Common Pandas Interview Questions for Data Scientists

Common Pandas Interview Questions for Data Scientists

Pandas is one of the most essential libraries for data manipulation in Python, especially for data scientists. If you're preparing for an interview, having a solid understanding of Pandas will help you stand out. Below, we cover some of the most frequently asked Pandas interview questions along with detailed answers and code examples.

1. What is the difference between a Pandas Series and a DataFrame?

A Series is a one-dimensional labeled array that can hold any data type, while a DataFrame is a two-dimensional table with labeled rows and columns.

Example:

import pandas as pd

# Creating a Series
data = pd.Series([10, 20, 30, 40], index=['a', 'b', 'c', 'd'])
print(data)

# Creating a DataFrame
df = pd.DataFrame({'A': [1, 2, 3], 'B': [4, 5, 6]})
print(df)

Output:

a 10 
b 20 
c 30 
d 40 
dtype: int64 
  A B 
0 1 4 
1 2 5 
2 3 6

2. How do you select rows in Pandas using .loc and .iloc?

loc[] is used for label-based indexing, while iloc[] is used for position-based indexing.

Example:

df = pd.DataFrame({'A': [1, 2, 3], 'B': [4, 5, 6]}, index=['x', 'y', 'z'])

# Selecting using loc (label-based)
print(df.loc['x'])

# Selecting using iloc (position-based)
print(df.iloc[0])

Output:

A 1 
B 4 
Name: x, dtype: int64 
A 1 
B 4 
Name: x, dtype: int64

3. How do you check for missing values in a DataFrame?

Pandas provides isna() and isnull() to check for missing values.

Example:

df = pd.DataFrame({'A': [1, None, 3], 'B': [4, 5, None]})
print(df.isna())  # Check for missing values
print(df.isna().sum())  # Count missing values per column

Output:

  A      B 
0 False False 
1 True False 
2 False True 
A   1 
B   1 
dtype: int64

4. How do you replace missing values in a DataFrame?

Use .fillna() to replace NaN values with a specific value, such as the mean of a column.

Example:

df['A'].fillna(df['A'].mean(), inplace=True)
print(df)

Output:

  A   B 
0 1.0  4.0 
1 2.0  5.0 
2 3.0  NaN

5. How do you sort a DataFrame by multiple columns?

Use .sort_values() with the column names and sorting order.

Example:

df = pd.DataFrame({'Name': ['Alice', 'Bob', 'Charlie'], 'Age': [25, 30, 22], 'Score': [85, 90, 78]})

# Sorting by Age (ascending) and Score (descending)
sorted_df = df.sort_values(by=['Age', 'Score'], ascending=[True, False])
print(sorted_df)

Output:

Name Age Score 
2 Charlie 22 78 
0 Alice 25 85 
1 Bob 30 90

6. How do you perform groupby operations in Pandas?
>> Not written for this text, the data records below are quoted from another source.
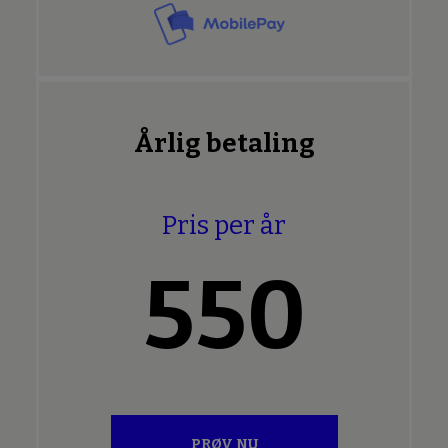
Årlig betaling
Pris per år
550
PRØV NU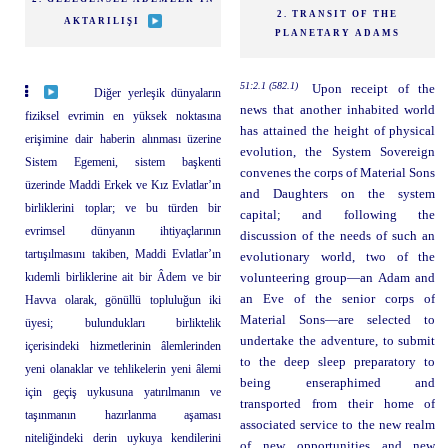
2. TRANSIT OF THE
AKTARILIŞI
PLANETARY ADAMS
51:2.1 (582.1)
Upon receipt of the
Diğer yerleşik dünyaların
news that another inhabited world
fiziksel evrimin en yüksek noktasına
has attained the height of physical
erişimine dair haberin alınması üzerine
evolution, the System Sovereign
Sistem Egemeni, sistem başkenti
convenes the corps of Material Sons
üzerinde Maddi Erkek ve Kız Evlatlar’ın
and Daughters on the system
birliklerini toplar; ve bu türden bir
capital; and following the
evrimsel dünyanın ihtiyaçlarının
discussion of the needs of such an
tartışılmasını takiben, Maddi Evlatlar’ın
evolutionary world, two of the
kıdemli birliklerine ait bir Âdem ve bir
volunteering group—an Adam and
an Eve of the senior corps of
Havva olarak, gönüllü topluluğun iki
Material Sons—are selected to
üyesi; bulundukları birliktelik
undertake the adventure, to submit
içerisindeki hizmetlerinin âlemlerinden
to the deep sleep preparatory to
yeni olanaklar ve tehlikelerin yeni âlemi
being enseraphimed and
için geçiş uykusuna yatırılmanın ve
transported from their home of
taşınmanın hazırlanma aşaması
associated service to the new realm
niteliğindeki derin uykuya kendilerini
of new opportunities and new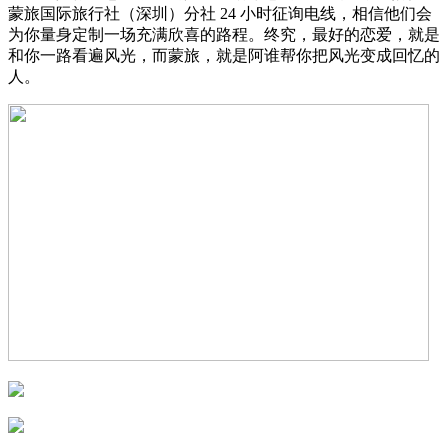
蒙旅国际旅行社（深圳）分社 24 小时征询电线，相信他们会
为你量身定制一场充满欣喜的路程。终究，最好的恋爱，就是
和你一路看遍风光，而蒙旅，就是阿谁帮你把风光变成回忆的
人。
Use .groupby() to group data and apply aggregation functions.

Example:

df = pd.DataFrame({'Department': ['HR', 'IT', 'HR', 'IT'], 'Salary': [50000, 70000, 45000, 80000]})

# Grouping by department and calculating the mean salary
print(df.groupby('Department')['Salary'].mean())

Output:

Department 
HR 47500.0 
IT 75000.0 
Name: Salary, dtype: float64

7. What is the difference between .apply(), .map(), and .applymap()?

.apply() works on rows/columns of a DataFrame.

.map() works element-wise on Series.

.applymap() works element-wise on DataFrame.

Example:

df['Salary'] = df['Salary'].apply(lambda x: x * 1.1)  # Apply function to each element

8. How do you count unique values in a column?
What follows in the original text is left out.